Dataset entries

====

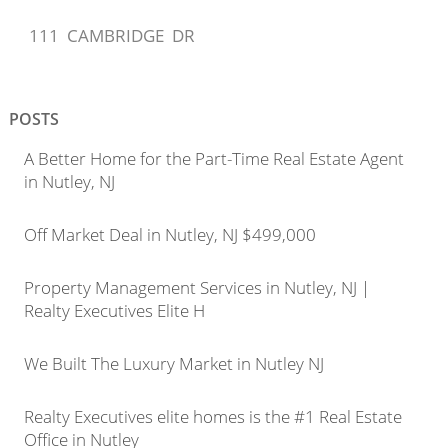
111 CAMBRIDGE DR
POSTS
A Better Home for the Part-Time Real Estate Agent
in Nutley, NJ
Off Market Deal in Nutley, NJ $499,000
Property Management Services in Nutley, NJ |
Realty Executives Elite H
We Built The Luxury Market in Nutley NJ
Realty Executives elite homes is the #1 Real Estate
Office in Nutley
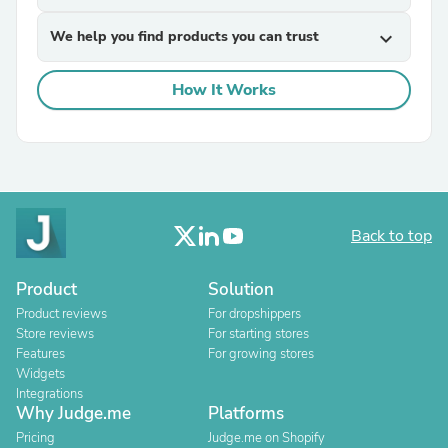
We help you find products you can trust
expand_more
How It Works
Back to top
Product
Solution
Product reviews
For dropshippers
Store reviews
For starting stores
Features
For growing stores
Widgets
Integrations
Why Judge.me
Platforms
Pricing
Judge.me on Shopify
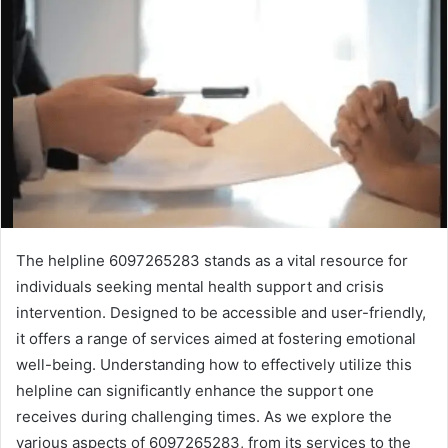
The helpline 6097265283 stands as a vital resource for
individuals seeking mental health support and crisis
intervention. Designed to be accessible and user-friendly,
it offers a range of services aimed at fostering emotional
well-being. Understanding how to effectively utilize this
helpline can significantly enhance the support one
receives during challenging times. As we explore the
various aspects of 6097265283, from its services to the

====

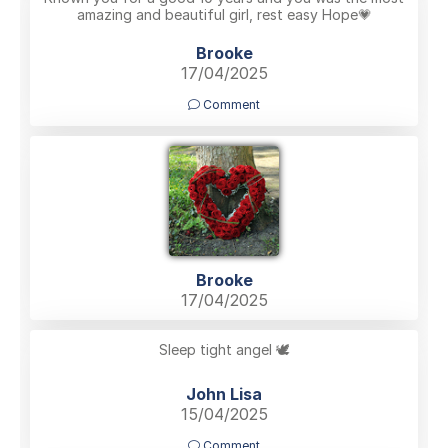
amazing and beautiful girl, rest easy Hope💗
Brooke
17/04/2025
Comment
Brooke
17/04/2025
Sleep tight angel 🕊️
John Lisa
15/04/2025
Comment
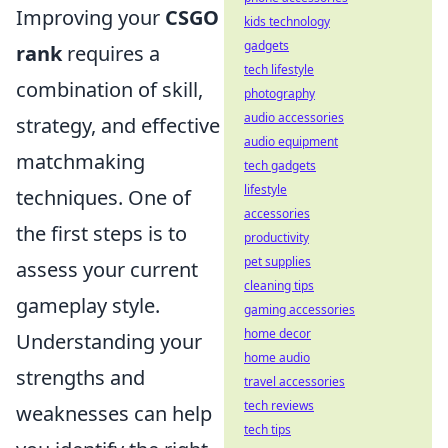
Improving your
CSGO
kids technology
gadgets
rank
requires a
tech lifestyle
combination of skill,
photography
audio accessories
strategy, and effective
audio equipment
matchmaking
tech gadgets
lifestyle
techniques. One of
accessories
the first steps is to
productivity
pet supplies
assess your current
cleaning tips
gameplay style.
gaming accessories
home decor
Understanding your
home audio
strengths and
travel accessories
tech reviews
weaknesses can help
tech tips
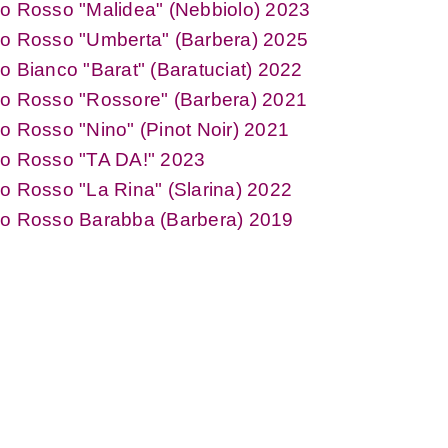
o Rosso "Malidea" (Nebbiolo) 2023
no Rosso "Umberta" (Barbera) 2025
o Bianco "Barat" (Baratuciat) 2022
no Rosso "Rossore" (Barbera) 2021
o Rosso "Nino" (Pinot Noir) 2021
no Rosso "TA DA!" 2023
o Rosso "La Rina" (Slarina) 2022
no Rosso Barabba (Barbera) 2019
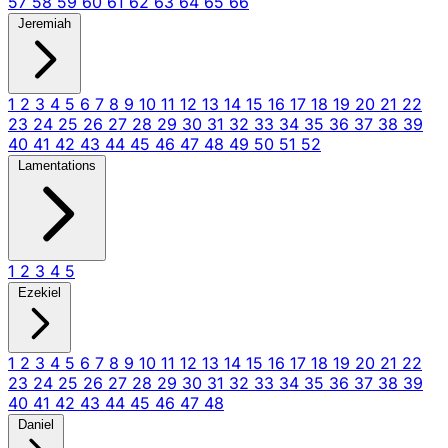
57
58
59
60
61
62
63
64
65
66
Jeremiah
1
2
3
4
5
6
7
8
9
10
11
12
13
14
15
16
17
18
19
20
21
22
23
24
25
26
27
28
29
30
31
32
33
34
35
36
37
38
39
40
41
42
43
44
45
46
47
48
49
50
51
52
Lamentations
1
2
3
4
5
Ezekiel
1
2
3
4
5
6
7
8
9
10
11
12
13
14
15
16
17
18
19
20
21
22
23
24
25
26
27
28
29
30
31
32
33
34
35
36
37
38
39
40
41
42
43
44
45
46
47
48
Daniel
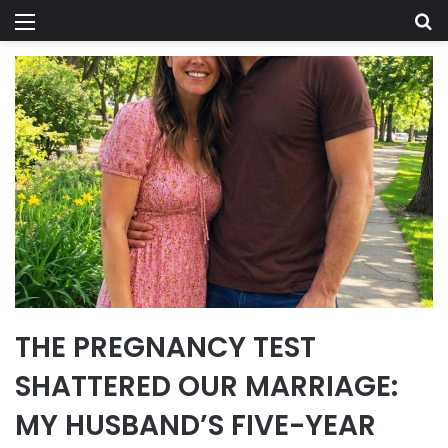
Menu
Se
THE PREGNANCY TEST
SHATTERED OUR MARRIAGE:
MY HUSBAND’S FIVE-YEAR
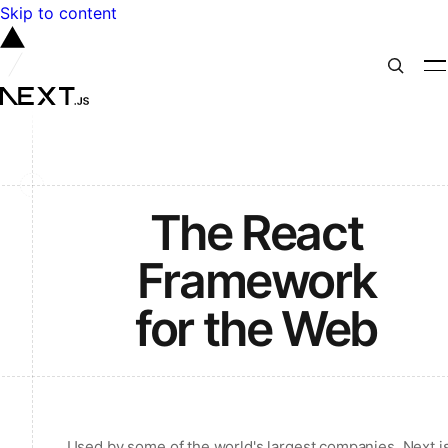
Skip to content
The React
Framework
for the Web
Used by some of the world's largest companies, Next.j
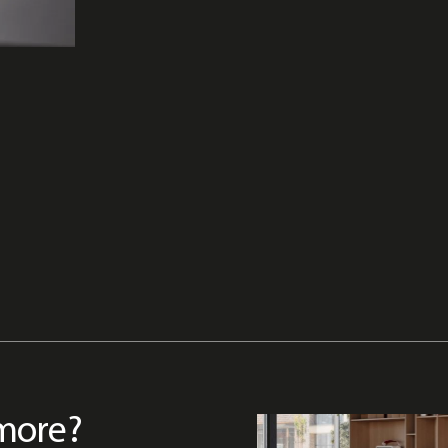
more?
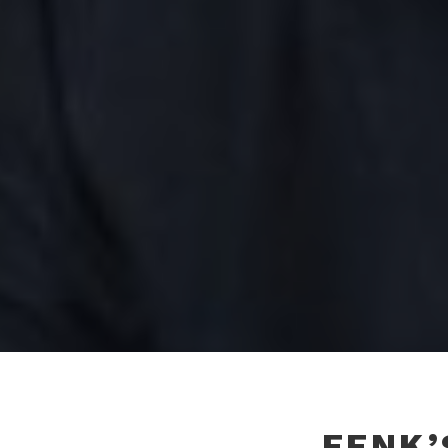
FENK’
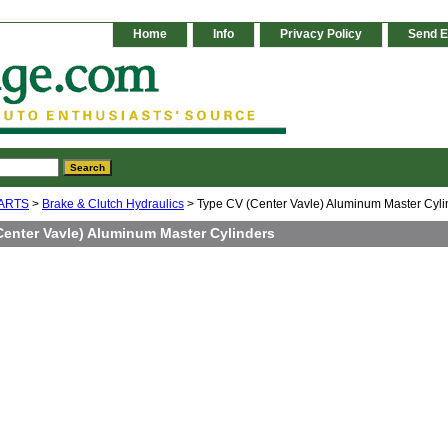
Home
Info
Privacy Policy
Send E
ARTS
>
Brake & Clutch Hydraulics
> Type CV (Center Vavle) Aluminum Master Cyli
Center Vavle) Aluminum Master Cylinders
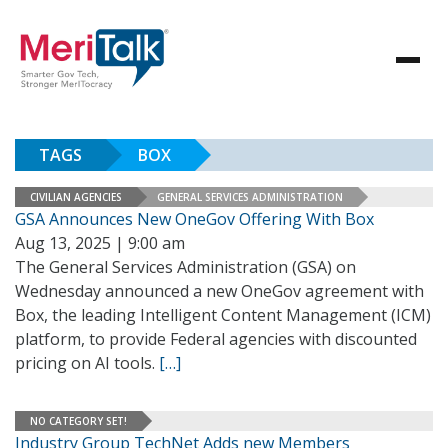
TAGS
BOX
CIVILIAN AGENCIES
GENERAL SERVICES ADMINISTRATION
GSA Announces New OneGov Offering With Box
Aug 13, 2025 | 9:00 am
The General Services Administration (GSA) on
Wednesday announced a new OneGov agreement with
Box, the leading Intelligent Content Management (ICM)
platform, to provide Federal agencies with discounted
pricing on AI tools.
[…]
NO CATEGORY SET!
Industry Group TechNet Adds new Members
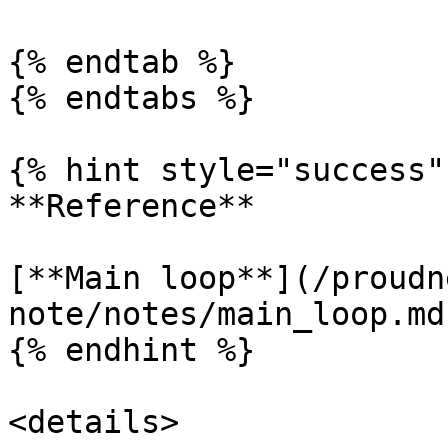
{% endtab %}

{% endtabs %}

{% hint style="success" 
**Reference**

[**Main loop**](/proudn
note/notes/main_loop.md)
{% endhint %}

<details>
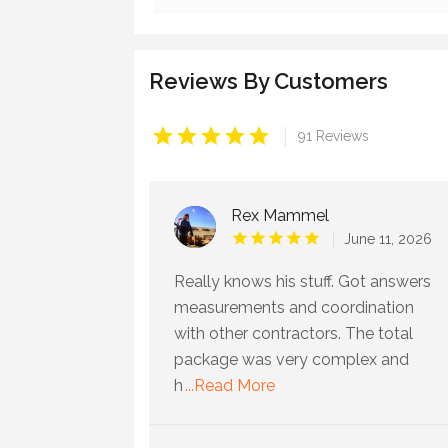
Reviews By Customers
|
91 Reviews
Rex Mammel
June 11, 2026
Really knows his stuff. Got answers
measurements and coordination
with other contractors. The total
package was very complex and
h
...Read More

====

■ WHAT YOU ARE ASKED TO DO ■
Copy out all lines from the records where the word "Aluminum" appears.

■ ANSWER AREA ■
> Type CV (Center Vavle) Aluminum Master Cyli
Center Vavle) Aluminum Master Cylinders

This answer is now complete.